My grandparents both passed away over the last couple of years . My mom was an only child and so am I. My mom's life insurance went to my dad, and he used it to help renovate the house. My grandparents never charged him rent. Sorry I realize how confusing this is.
Anyways I am the only person in my grandmother's will. I got money and the house and my grandpa's truck.
My dad started dating a couple of years after my mom passed away. He never brought anyone to the house until this last one. She is young but pretty. She also has two young kids. He talked to me about it and asked if they could move in.
It's a big house and I have a large area to myself. So I agreed.
So she's been living with me for about six months. Now she just got pregnant. My dad asked her to marry him. I'm happy for him. He is a great dad. He is s**t at communicating though.
My step mom to be has started in on me about when I'm going to move out since they will need my room for the baby. I guess she wants her mom to come live with her and help. My dad never told it the house is mine.
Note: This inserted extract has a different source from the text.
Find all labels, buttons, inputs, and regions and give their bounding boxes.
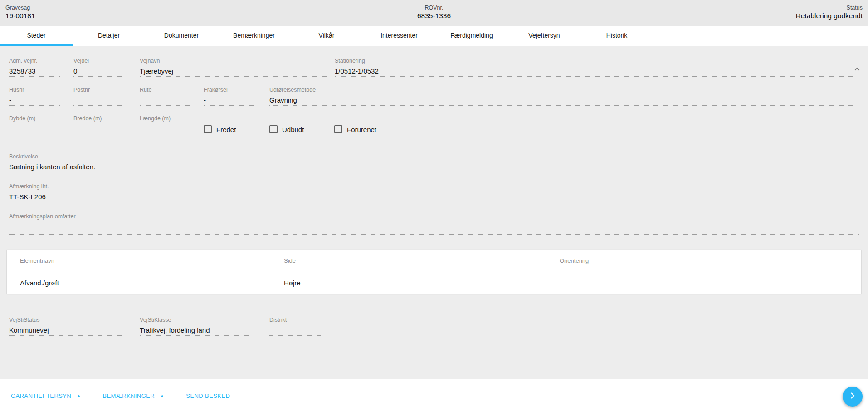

So my dad came home last weekend and we had a long talk. The stepkids have been sharing my grandparents old room. I have my room with a big closet and en suite my dad put in and he has the other big bedroom with an en suite.
She wants me to move to the city while I finish my education. She offered me her apartment at a discount.
I waited for my dad to tell her. He didn't. So I did. I told her it's my house and I'm not giving up my room. I also said that my dad had a fair amount savings and could probably buy them a house. Especially if they sold her apartment and used it for a down payment.
Now I'm the asshole for making him use money he was planning on for his retirement and she doesn't want to sell her apartment because the market is going to keep going up and she wants to build equity.
I made it clear that they should move before the baby comes. AITA?
Edit: Sorry if I didn't make it clear. They are very definitely moving out.
No-Read402 more from OP:
I think that's my dad's fault. He should have told her.
My dad pays for groceries and pays the bills. Like cable and internet. All the bills are in my name.
My dad has like 20 years of savings to pay for a house. They aren't going to be homeless.
My grandparents left me set up for a good life. I can afford school debt free and I have money to supplement my income. I would still rather have them back. I don't think my dad would have tried to move another woman in if they were still here.
If they pool their resources they can afford a nice house.
I feel bad for my dad. He had a plan to retire. I personally don't care that much about the house it's not like my mom's childhood home or anything. I am considering selling I to them in exchange for the apartment and a lot of money.
Here's what people had to say to OP:
Major_Barnacle_2212 writes:
NTA. Facts are facts. You're not leaving them without options, and she wasn't leaving you without one (although, it irks me a bit that she wanted you to rent her apartment). Doesn't sound like there will be bad blood. Rest easy.